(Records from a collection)
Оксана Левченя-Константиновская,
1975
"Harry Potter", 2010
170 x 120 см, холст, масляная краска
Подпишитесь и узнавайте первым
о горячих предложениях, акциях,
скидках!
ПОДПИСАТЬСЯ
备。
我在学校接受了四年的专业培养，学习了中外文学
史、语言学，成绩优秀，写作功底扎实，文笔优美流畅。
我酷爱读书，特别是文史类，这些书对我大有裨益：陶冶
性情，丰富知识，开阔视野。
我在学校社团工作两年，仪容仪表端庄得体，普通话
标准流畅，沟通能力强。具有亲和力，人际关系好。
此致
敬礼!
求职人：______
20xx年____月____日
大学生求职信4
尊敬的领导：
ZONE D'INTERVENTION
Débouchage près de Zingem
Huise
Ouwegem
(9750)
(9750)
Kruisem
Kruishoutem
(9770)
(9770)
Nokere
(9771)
==
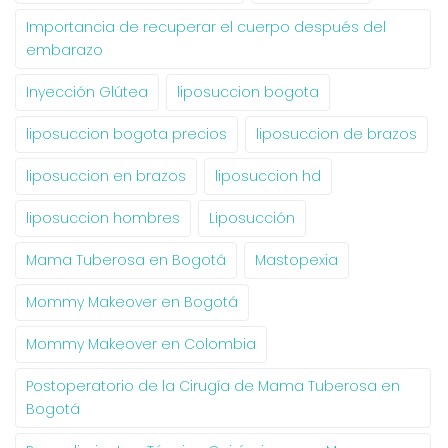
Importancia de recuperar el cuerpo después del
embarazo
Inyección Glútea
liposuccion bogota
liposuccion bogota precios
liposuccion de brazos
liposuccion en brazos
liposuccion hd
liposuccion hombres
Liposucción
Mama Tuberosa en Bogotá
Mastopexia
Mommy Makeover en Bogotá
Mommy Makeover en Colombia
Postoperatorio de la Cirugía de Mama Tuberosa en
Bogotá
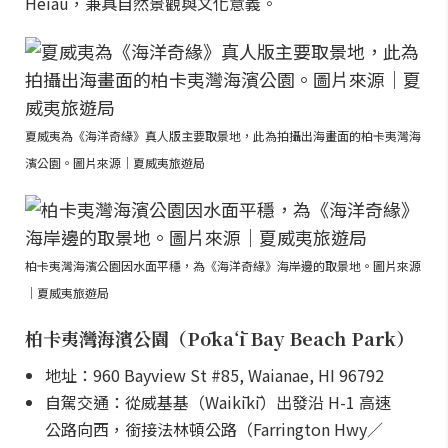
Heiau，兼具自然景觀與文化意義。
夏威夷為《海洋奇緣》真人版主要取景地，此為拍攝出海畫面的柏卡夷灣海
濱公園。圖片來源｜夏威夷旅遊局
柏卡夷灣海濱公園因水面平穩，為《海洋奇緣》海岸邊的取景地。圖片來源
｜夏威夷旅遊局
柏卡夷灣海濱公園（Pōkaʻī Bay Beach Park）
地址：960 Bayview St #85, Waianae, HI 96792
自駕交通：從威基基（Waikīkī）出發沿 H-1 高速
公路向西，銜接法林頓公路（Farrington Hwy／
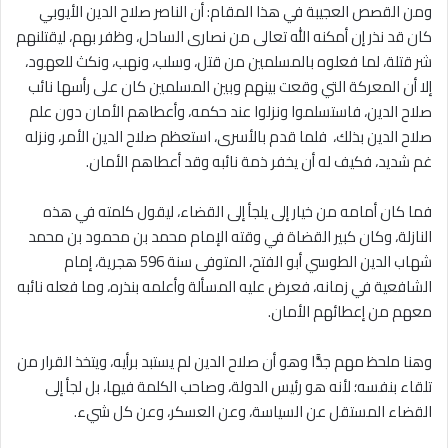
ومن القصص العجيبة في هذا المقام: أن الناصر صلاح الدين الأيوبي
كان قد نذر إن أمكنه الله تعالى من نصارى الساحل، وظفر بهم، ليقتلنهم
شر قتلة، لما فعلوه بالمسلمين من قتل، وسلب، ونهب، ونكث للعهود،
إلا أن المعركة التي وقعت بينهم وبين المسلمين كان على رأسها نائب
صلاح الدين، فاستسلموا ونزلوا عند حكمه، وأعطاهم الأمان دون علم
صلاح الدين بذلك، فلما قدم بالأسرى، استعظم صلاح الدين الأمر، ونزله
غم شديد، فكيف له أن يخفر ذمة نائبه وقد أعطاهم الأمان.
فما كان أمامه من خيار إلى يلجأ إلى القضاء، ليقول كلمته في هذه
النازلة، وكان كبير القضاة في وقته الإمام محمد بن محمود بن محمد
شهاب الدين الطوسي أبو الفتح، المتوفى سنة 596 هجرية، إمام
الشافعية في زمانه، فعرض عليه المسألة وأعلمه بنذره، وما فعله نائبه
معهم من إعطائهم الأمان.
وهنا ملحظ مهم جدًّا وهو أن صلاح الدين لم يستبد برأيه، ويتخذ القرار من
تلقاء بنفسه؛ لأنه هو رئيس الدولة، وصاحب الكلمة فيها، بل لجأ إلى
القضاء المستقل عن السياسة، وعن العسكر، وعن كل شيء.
* * *
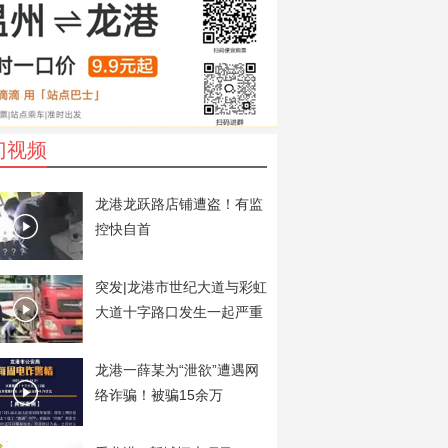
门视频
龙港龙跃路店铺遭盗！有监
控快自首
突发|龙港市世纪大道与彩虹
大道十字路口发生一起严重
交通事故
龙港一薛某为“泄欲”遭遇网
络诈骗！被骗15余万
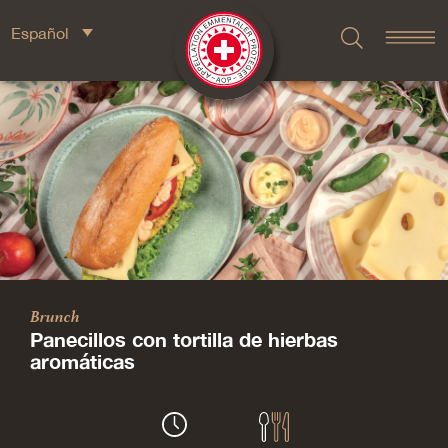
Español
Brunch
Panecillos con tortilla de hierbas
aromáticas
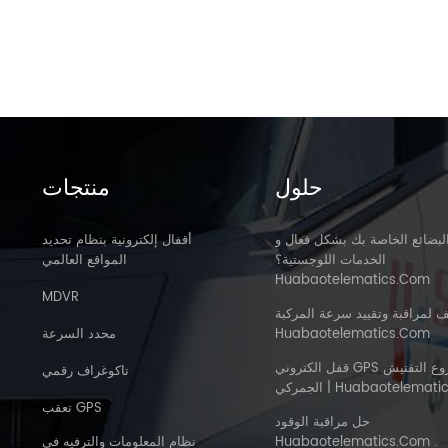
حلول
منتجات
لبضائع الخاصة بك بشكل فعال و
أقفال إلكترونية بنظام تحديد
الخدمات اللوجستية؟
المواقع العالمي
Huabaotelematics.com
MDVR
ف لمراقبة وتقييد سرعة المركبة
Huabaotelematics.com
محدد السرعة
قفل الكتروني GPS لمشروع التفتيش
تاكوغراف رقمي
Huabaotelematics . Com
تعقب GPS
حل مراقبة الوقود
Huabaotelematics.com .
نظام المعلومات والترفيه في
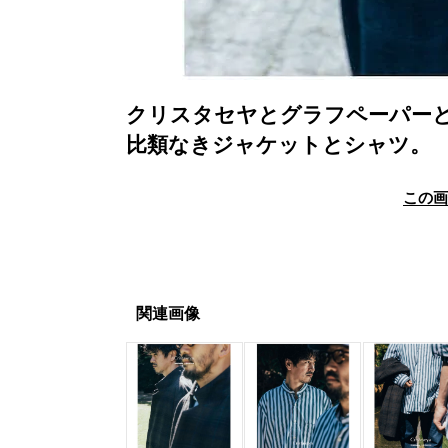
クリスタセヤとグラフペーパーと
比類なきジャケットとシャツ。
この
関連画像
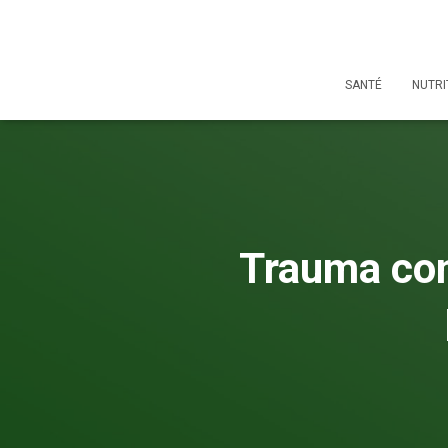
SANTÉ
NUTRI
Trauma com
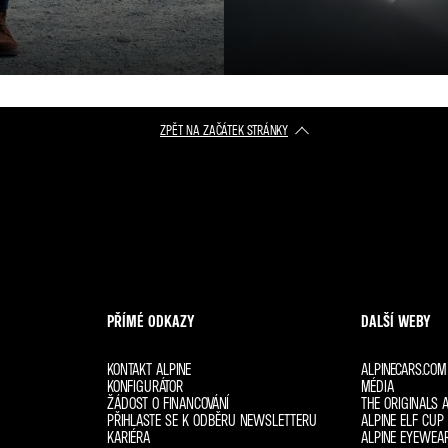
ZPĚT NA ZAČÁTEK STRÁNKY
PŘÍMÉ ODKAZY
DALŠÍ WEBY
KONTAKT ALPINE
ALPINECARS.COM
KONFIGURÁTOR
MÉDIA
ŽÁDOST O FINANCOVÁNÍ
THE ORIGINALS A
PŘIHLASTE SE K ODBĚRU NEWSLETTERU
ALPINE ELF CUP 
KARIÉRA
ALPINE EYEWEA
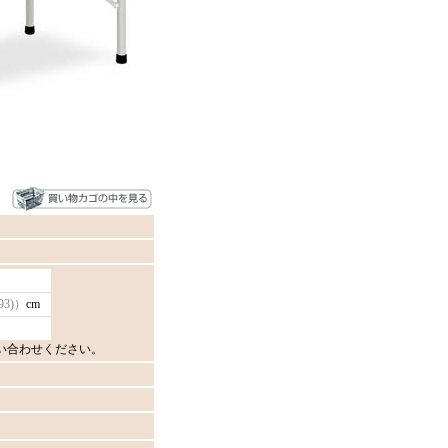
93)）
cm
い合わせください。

# What this task involves
Whenever "صلاح" occurs in a line of the entries, copy that line.

# Result of the task
ومن القصص العجيبة في هذا المقام: أن الناصر صلاح الدين الأيوبي
صلاح الدين، فاستسلموا ونزلوا عند حكمه، وأعطاهم الأمان دون علم
صلاح الدين بذلك، فلما قدم بالأسرى، استعظم صلاح الدين الأمر، ونزله
وهنا ملحظ مهم جدًّا وهو أن صلاح الدين لم يستبد برأيه، ويتخذ القرار من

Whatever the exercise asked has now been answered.